=== MATERIAL FOR THE TASK ===
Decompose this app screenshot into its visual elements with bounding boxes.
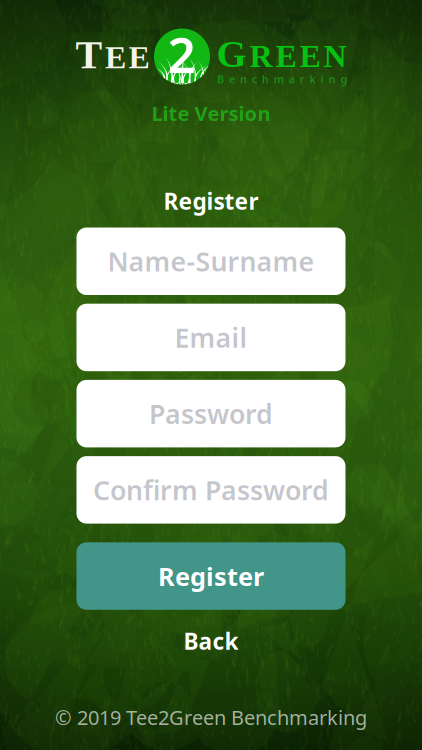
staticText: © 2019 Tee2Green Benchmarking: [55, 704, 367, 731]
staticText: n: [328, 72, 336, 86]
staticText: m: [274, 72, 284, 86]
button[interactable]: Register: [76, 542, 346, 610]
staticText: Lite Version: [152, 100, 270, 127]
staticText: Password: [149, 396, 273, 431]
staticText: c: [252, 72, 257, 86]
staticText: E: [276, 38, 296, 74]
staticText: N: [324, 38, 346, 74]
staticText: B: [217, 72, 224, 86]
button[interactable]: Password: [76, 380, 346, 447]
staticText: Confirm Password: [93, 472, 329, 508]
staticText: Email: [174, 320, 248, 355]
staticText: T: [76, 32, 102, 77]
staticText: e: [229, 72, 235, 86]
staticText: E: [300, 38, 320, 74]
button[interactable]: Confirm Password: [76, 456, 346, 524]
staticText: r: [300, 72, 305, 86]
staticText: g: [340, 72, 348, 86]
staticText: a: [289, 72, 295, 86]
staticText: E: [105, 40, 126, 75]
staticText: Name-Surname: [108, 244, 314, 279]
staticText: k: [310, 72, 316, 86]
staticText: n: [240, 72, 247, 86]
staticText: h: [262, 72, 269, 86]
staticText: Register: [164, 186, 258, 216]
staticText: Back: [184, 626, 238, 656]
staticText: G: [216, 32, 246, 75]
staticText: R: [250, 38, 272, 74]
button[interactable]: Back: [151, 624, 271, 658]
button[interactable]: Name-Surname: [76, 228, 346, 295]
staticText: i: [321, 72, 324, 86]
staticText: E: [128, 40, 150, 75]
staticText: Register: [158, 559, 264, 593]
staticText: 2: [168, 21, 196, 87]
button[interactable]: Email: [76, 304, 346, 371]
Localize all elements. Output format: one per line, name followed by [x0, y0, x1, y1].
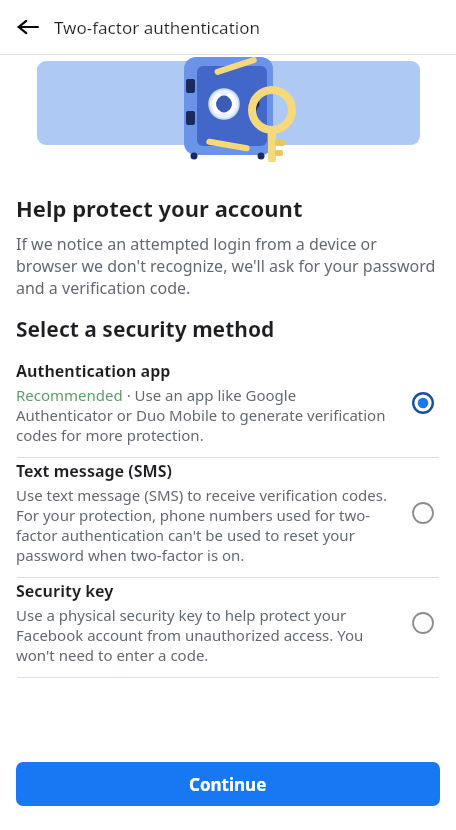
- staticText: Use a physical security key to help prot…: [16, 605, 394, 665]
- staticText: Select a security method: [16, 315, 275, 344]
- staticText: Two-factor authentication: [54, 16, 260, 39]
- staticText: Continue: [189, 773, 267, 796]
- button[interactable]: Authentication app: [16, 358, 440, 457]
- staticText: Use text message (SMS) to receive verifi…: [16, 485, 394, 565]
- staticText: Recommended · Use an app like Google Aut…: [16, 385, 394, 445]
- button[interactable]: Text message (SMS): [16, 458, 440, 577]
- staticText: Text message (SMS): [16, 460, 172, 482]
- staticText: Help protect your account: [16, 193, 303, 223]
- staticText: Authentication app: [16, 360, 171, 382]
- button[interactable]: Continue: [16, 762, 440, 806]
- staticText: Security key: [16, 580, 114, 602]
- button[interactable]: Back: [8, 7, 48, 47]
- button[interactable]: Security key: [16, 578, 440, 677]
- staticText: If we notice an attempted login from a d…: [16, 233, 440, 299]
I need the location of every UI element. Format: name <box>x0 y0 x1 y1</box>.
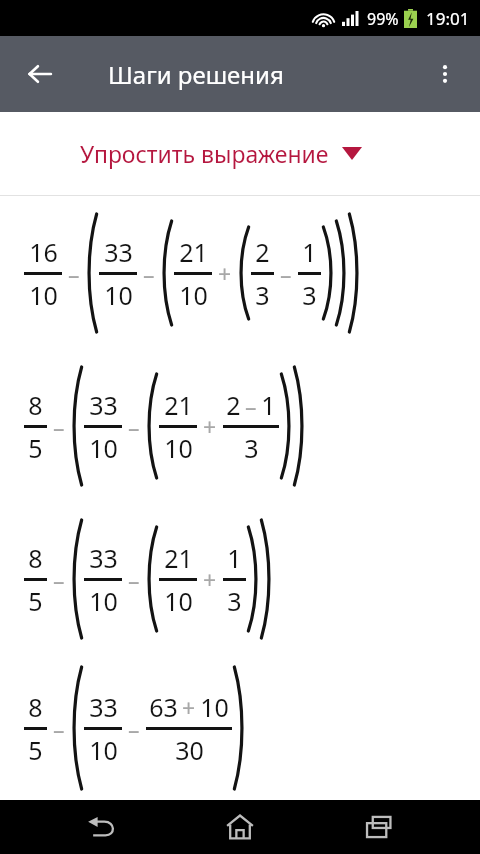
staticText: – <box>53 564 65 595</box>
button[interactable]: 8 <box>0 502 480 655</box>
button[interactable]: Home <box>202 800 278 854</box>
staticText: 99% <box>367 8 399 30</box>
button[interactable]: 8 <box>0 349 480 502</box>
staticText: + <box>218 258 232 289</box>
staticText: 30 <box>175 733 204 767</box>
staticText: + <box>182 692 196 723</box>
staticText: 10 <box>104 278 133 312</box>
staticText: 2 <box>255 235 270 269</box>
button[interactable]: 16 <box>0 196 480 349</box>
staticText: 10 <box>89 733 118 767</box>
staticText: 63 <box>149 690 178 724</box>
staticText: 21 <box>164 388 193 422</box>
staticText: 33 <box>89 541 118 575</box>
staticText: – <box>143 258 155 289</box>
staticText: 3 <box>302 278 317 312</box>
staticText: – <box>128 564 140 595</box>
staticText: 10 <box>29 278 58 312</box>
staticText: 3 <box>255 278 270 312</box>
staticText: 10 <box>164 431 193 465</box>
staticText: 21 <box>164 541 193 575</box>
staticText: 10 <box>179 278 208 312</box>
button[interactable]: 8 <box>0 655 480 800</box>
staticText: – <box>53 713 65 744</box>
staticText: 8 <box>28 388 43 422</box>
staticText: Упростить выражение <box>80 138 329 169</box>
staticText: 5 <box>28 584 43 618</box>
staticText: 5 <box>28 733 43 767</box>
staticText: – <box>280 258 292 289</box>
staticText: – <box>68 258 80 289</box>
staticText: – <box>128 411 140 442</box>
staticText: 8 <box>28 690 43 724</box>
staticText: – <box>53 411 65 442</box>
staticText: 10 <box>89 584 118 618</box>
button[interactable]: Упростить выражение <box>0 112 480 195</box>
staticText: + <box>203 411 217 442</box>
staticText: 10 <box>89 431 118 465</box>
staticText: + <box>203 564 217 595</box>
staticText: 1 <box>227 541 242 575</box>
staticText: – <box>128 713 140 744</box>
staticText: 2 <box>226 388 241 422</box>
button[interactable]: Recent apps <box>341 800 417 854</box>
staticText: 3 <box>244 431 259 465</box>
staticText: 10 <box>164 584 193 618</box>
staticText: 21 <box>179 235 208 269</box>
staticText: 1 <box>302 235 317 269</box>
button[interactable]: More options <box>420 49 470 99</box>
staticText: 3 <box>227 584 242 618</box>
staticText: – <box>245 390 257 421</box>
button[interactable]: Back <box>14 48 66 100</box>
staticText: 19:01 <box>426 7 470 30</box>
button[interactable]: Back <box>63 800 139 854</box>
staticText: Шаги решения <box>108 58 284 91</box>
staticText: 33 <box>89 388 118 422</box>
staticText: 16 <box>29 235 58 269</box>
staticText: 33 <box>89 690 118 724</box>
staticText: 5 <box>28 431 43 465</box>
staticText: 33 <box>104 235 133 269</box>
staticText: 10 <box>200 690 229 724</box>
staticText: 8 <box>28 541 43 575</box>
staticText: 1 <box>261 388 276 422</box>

=== ABOUT THIS TASK ===
Locate the word "Back" in the data above. Copy every line carrying it.

=== ANSWER ===
staticText: Back: [184, 626, 238, 656]
button[interactable]: Back: [151, 624, 271, 658]
- button[interactable]: Back: [8, 7, 48, 47]
button[interactable]: Back <box>14 48 66 100</box>
button[interactable]: Back <box>63 800 139 854</box>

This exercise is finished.